Didn't recognize a cell, but circ stops here! Closing circuit

Adding @mikeperry as cc here, and @gk too since this affects network-health, maybe.

The question is: does it do us any good to report a circuit as "truncated" when we get a destroy from later in the circuit? Or should we just propagate the destroy?

(As a third option, we might want to say "truncated" if the destroy is for a failed extend, but not otherwise.)

The original reason for saying "truncated" was that we wanted to leave clients the option of re-extending or re-using the current circuit in the future. But no clients do that yet. Maybe under circumstances of heavy load it's better to make sure the circuit gets torn down right away?

(As a fourth option, we might want to propagate destroy back to the client only when the network is under heavy load.)

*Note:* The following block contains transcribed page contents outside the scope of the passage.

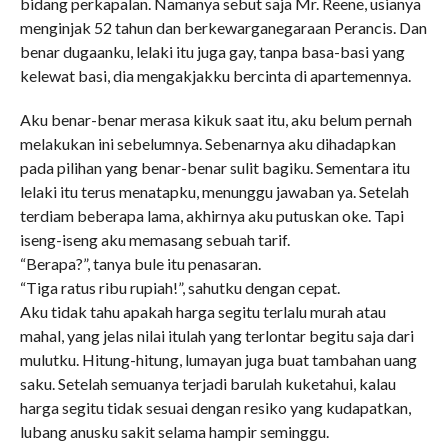
bidang perkapalan. Namanya sebut saja Mr. Reene, usianya
menginjak 52 tahun dan berkewarganegaraan Perancis. Dan
benar dugaanku, lelaki itu juga gay, tanpa basa-basi yang
kelewat basi, dia mengakjakku bercinta di apartemennya.
Aku benar-benar merasa kikuk saat itu, aku belum pernah
melakukan ini sebelumnya. Sebenarnya aku dihadapkan
pada pilihan yang benar-benar sulit bagiku. Sementara itu
lelaki itu terus menatapku, menunggu jawaban ya. Setelah
terdiam beberapa lama, akhirnya aku putuskan oke. Tapi
iseng-iseng aku memasang sebuah tarif.
“Berapa?”, tanya bule itu penasaran.
“Tiga ratus ribu rupiah!”, sahutku dengan cepat.
Aku tidak tahu apakah harga segitu terlalu murah atau
mahal, yang jelas nilai itulah yang terlontar begitu saja dari
mulutku. Hitung-hitung, lumayan juga buat tambahan uang
saku. Setelah semuanya terjadi barulah kuketahui, kalau
harga segitu tidak sesuai dengan resiko yang kudapatkan,
lubang anusku sakit selama hampir seminggu.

added S61-O4-Maybe - FINISHED Sponsor 61 - FINISHED labels

added Next Q3 labels

I think the best option is to immediately forward the destroy to all relays without trying to mess with TRUNCATED, so relays can avoid queuing in-flight data for a broken circuit, and instead immediately tear it down.

Trying to handle failure cases for re-extending and adding hops will be a nightmare. It will summon all the balrogs in The Maze.

Not only is it complicated/impossible to figure out the race condition between in-flight data and when the TRUNCATED happened, it will be a lot of complexity to manage trying to salvage a partially torn down circuit and re-add hops, and such complexity has been a repeated pain point in the past, even for simple non-error cases like cannibalization.

To be clear here in terms of engineering, this implies that we need to mark the circuit for close immediately which will send a DESTROY down but also avoid anything to be handled anymore on that circuit. Just sending the DESTROY, with our code, won't make it that anything on the circuit will be ignored.

And the other "problem" that it might create is that each hops will start sending TRUNCATED backward because they all are getting a `DESTROY.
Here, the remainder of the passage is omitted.